**Work request**
Count how many lines below include the string "Vliegen". Only that number should appear in the reply.

**Data records**

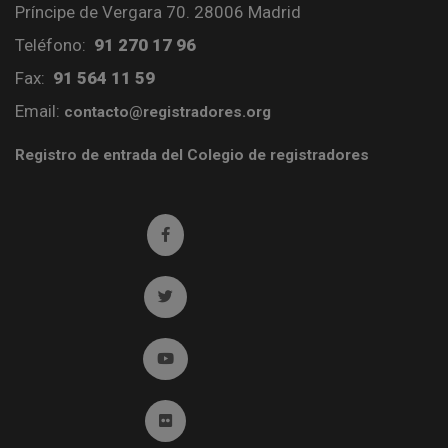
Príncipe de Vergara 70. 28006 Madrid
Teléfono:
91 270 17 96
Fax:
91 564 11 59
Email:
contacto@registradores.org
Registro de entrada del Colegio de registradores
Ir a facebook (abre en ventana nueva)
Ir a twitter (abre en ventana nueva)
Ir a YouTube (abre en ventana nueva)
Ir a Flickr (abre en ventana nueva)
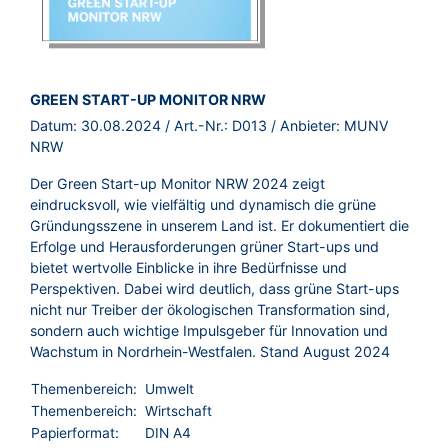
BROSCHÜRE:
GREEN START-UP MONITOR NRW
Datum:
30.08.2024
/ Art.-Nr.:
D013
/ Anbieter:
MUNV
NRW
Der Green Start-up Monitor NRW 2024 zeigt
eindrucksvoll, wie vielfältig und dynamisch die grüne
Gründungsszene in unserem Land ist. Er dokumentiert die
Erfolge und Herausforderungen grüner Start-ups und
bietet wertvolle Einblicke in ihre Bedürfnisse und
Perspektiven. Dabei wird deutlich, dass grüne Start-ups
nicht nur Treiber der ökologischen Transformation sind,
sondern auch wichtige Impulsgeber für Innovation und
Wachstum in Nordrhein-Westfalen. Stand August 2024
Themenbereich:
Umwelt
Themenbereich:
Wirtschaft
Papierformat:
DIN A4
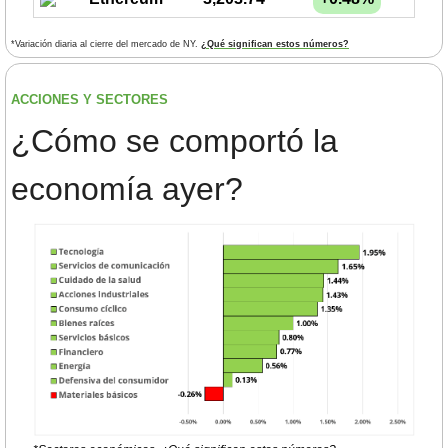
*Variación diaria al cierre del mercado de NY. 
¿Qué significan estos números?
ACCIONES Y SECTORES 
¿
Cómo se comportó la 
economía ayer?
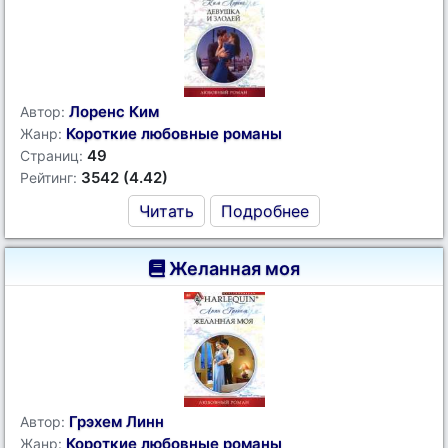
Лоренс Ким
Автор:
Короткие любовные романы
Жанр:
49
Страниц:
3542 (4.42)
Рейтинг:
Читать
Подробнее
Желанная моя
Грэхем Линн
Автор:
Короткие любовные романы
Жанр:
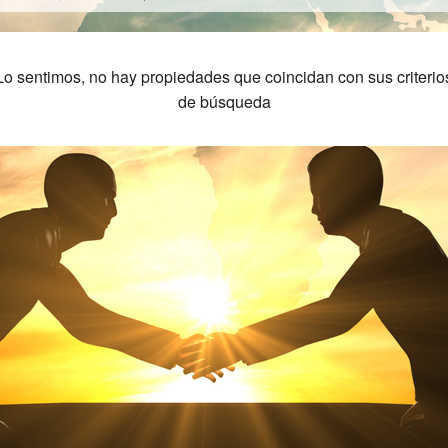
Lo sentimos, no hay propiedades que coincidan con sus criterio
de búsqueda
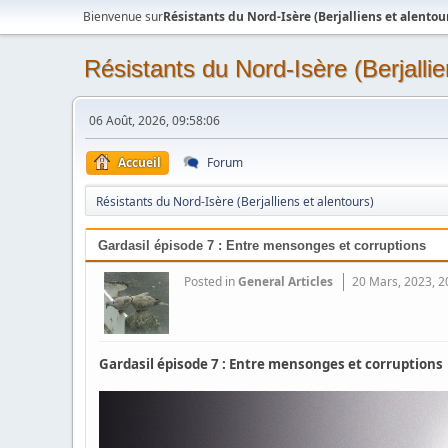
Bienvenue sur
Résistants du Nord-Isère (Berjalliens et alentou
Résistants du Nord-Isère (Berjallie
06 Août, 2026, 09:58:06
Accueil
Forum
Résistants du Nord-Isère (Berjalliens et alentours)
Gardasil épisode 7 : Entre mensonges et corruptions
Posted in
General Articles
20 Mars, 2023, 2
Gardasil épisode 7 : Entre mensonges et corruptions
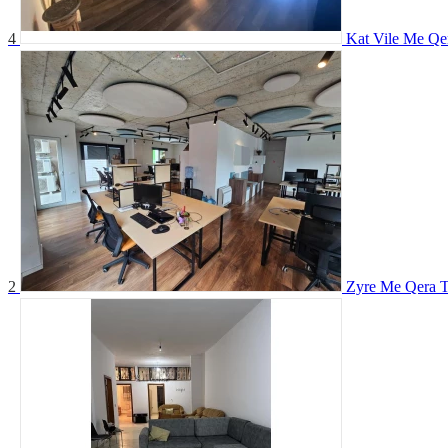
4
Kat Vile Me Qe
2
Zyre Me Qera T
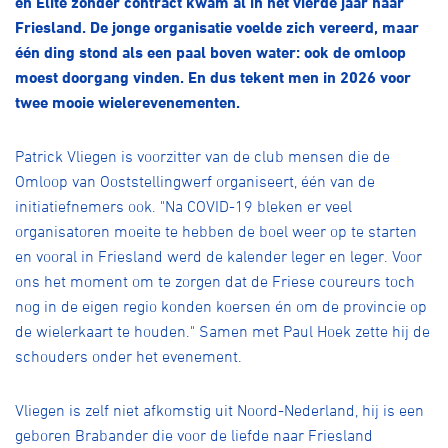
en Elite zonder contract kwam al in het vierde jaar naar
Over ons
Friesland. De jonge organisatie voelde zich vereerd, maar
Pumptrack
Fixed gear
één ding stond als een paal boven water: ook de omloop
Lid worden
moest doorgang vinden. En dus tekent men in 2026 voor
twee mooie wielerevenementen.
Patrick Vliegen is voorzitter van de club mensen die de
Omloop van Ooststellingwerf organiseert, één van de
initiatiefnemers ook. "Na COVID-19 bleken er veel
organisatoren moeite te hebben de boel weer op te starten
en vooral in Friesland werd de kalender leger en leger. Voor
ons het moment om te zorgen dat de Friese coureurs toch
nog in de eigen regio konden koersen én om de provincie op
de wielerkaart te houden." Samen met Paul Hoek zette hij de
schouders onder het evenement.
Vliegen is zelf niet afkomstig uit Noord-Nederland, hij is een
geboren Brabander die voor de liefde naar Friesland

---

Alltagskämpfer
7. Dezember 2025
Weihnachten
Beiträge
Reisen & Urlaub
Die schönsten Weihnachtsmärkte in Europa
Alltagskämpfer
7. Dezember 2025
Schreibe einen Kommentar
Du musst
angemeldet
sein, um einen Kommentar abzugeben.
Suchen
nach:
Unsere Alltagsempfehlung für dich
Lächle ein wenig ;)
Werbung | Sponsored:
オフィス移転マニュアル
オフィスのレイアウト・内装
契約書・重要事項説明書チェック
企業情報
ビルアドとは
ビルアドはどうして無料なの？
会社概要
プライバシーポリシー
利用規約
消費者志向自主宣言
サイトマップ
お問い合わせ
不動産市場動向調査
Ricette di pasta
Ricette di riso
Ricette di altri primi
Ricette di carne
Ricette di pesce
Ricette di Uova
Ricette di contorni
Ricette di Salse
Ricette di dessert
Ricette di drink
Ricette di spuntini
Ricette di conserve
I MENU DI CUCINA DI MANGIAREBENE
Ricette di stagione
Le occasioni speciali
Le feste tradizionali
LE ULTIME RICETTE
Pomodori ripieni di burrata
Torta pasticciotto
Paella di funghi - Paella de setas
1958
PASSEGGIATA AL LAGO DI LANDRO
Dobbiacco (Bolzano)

---

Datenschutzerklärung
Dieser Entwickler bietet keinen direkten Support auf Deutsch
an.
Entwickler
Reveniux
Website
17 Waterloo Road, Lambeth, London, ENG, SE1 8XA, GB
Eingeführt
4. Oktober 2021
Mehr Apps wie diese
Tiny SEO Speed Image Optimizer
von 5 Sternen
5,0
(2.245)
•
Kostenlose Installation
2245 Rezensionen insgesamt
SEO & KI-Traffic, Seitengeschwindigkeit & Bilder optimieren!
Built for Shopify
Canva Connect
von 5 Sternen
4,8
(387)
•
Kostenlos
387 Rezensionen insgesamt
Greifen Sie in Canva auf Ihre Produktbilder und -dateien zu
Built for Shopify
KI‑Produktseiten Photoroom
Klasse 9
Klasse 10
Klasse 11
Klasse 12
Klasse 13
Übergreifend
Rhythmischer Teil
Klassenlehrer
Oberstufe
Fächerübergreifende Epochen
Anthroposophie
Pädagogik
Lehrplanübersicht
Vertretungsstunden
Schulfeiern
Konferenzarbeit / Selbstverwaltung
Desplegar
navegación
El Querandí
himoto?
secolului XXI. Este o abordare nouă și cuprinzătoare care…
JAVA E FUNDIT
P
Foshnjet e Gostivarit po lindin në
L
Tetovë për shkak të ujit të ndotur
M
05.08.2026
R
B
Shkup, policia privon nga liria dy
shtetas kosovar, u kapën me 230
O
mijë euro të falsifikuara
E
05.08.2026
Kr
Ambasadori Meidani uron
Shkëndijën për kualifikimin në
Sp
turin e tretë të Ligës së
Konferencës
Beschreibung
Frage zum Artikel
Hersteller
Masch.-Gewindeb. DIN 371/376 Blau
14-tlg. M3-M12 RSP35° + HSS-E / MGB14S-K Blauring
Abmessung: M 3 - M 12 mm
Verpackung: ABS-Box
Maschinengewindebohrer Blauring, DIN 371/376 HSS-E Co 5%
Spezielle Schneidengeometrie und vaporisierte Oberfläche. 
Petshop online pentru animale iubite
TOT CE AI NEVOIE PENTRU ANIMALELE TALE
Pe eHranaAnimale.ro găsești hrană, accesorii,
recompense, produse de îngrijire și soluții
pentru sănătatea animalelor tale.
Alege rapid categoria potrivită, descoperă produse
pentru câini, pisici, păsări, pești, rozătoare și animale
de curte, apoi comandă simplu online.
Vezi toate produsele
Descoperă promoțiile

**Output of the exercise**
2